ADOLESCENCE ET MEDIATIONS : VITALITE DE LA CREATIVITE ET DE L'EXPRESSION, UN ENJEU DE SURVIE

   La pulsion à créer des formes (gestaltung, ou encore expression; Prinzhorn, 1984) est, on le sait, spécifique à l'humain, qu'il soit malade ou bien portant, et universelle, quels que soient son âge et sa culture d'origine. Elle prend cependant une importance clé dans les périodes difficiles de la vie, et en particulier lors des remaniements physiques (les transformations et les angoisses qui vont avec : comment faire face au réveil de la pulsion sexuelle et à la charge agressive qui y est liée, réaménager son image du corps, renoncer à la toute-puissance infantile et à l'amour oedipien, choisir plus nettement un sexe d'appartenance après la relative bisexualité infantile...), psychiques et interactionnels, traumatiques et féconds, de l'adolescence. Ainsi, de la créativité (le potentiel à créer et tout ce qui est inhérent au vivant, aux relations à soi-même et aux autres) à la création (les effets et objets produits par cette créativité), en ce moment où ces potentiels antérieurs s'organisent pour donner ceux de son chemin d'adulte mais où, aussi, les problèmes accumulés dans l'enfance peuvent se cristalliser, l'adolescent y éprouve son existence et celle d'autrui, et développe, en créant, sa survivance.
   Car les modifications auxquelles il est soumis sont aussi internes que psychosociales (la pression des attentes et des choix, le flou sur les rôles d'enfant et d'adulte, qui bougent avec le temps, les sociétés; le lien à loi symbolique émoussé...), et son sentiment de différence et de solitude incontournable, avec la nécessité de fortes indentifications à ses pairs (la bande et ses idéaux), pour survivre. Normal et pathologique y sont temporairement très proches, même si la gravité des symptômes n'est pas significative de leur devenir. Deux issues contraires sont souvent enchevêtrées, alternées : l'explosion régressive dans les acting out (violences, addictions...), avec négation de la loi, tentatives d'échapper à la souffrance et à l'angoisse et/ou appels maladroits à l'autorité, ou l'intellectualisation (Freud, 1975) et la fuite (de soi-même, comportements schizoïdes et retraits dépressifs : ascétisme anorexique, auto-mutilation...).

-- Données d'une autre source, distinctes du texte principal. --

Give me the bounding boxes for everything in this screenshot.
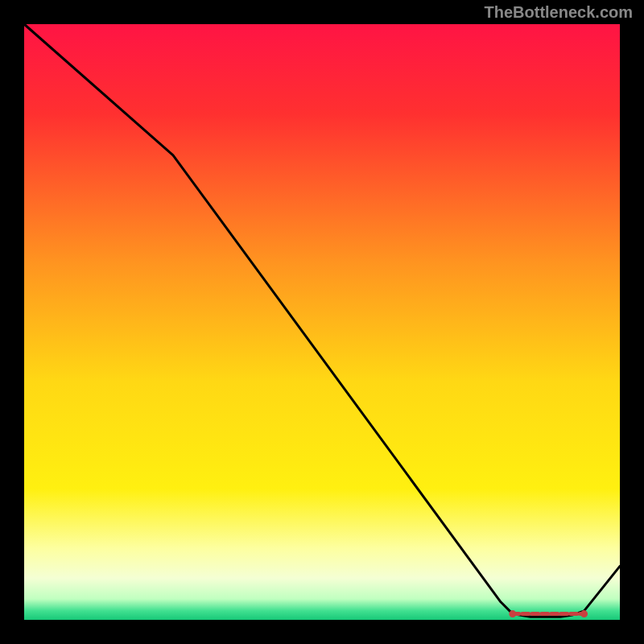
svg-point-2 xyxy=(509,610,516,617)
bottleneck-curve xyxy=(24,24,620,617)
chart-area xyxy=(24,24,620,620)
svg-point-3 xyxy=(580,610,588,617)
watermark-text: TheBottleneck.com xyxy=(485,3,633,22)
chart-svg xyxy=(24,24,620,620)
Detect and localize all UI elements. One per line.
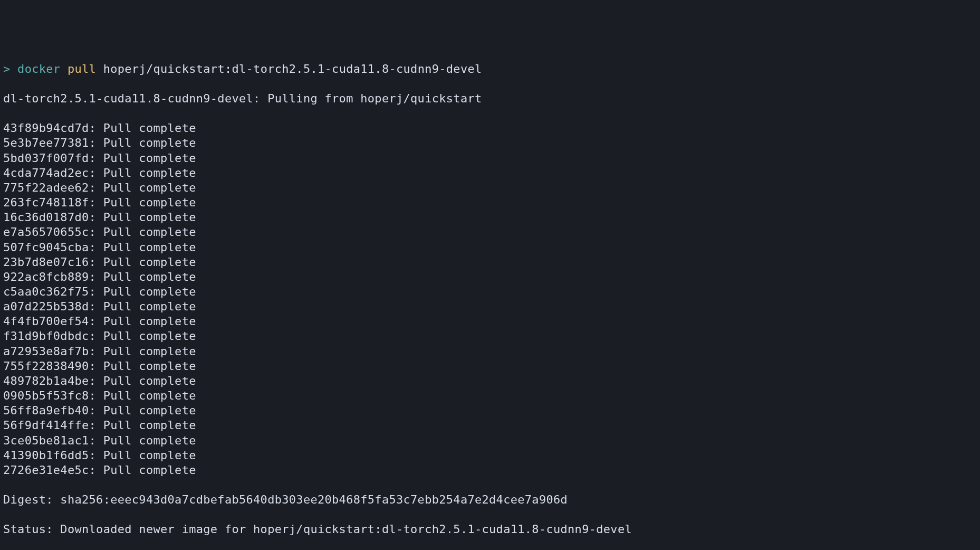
layer-line: 489782b1a4be: Pull complete xyxy=(3,374,977,388)
status-line: Status: Downloaded newer image for hoper… xyxy=(3,522,977,537)
pull-keyword: pull xyxy=(68,62,96,75)
layer-line: 56f9df414ffe: Pull complete xyxy=(3,418,977,433)
layer-line: 507fc9045cba: Pull complete xyxy=(3,240,977,255)
layer-line: 2726e31e4e5c: Pull complete xyxy=(3,463,977,478)
layer-line: 4cda774ad2ec: Pull complete xyxy=(3,166,977,181)
layer-line: 775f22adee62: Pull complete xyxy=(3,181,977,195)
layer-line: 5bd037f007fd: Pull complete xyxy=(3,151,977,166)
layer-line: 23b7d8e07c16: Pull complete xyxy=(3,255,977,270)
layers-list: 43f89b94cd7d: Pull complete5e3b7ee77381:… xyxy=(3,121,977,478)
layer-line: 3ce05be81ac1: Pull complete xyxy=(3,433,977,448)
layer-line: 922ac8fcb889: Pull complete xyxy=(3,270,977,285)
layer-line: 56ff8a9efb40: Pull complete xyxy=(3,403,977,418)
digest-line: Digest: sha256:eeec943d0a7cdbefab5640db3… xyxy=(3,492,977,507)
layer-line: f31d9bf0dbdc: Pull complete xyxy=(3,329,977,344)
layer-line: 5e3b7ee77381: Pull complete xyxy=(3,136,977,150)
layer-line: c5aa0c362f75: Pull complete xyxy=(3,285,977,299)
layer-line: 43f89b94cd7d: Pull complete xyxy=(3,121,977,136)
layer-line: 0905b5f53fc8: Pull complete xyxy=(3,388,977,403)
layer-line: 263fc748118f: Pull complete xyxy=(3,195,977,210)
command-line[interactable]: > docker pull hoperj/quickstart:dl-torch… xyxy=(3,62,977,77)
image-name: hoperj/quickstart:dl-torch2.5.1-cuda11.8… xyxy=(103,62,482,75)
layer-line: 755f22838490: Pull complete xyxy=(3,359,977,374)
prompt-symbol: > xyxy=(3,62,17,75)
pulling-from-line: dl-torch2.5.1-cuda11.8-cudnn9-devel: Pul… xyxy=(3,91,977,106)
layer-line: 4f4fb700ef54: Pull complete xyxy=(3,314,977,329)
layer-line: 16c36d0187d0: Pull complete xyxy=(3,210,977,225)
layer-line: a72953e8af7b: Pull complete xyxy=(3,344,977,359)
layer-line: e7a56570655c: Pull complete xyxy=(3,225,977,240)
layer-line: a07d225b538d: Pull complete xyxy=(3,299,977,314)
docker-keyword: docker xyxy=(17,62,60,75)
layer-line: 41390b1f6dd5: Pull complete xyxy=(3,448,977,463)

   Ainsi, l'utilisation de médiations et d'un processus expressif va s'avérer d'un indispensable soutien pour l'adolescent. Pour favoriser le déploiement (et, quand cela est possible, la sublimation) de cette excitabilité devenue difficile à dire et à contenir (et ceci d'autant plus chez les adolescents présentant des handicaps, aux enveloppes psychiques plus fragiles, à la dépendance à l'autre encore plus forte), en lui proposant des surfaces concrètes de projection, pour éviter qu'elle ne devienne violence, douleur, envahissement; en un mot combattre la pulsion de mort, suturer la béance des clivages, renouant ici son fil vital, sa capacité à créer, sa jonction corps/pensée (ceci n'empêchera pas, au contraire, le travail de mise en mots, et des lieux de parole dans les ateliers). Pour se relier, dans un cadre pare-excitant et en groupe, par l'intermédiaire de cet objet commun protégeant d'un contact toujours trop chaud (dans l'espace de création on se réidentifie, différencie, donc on entre en relation...) aux règles communes, au symbolique, à la société, au monde, au temps, à l'histoire.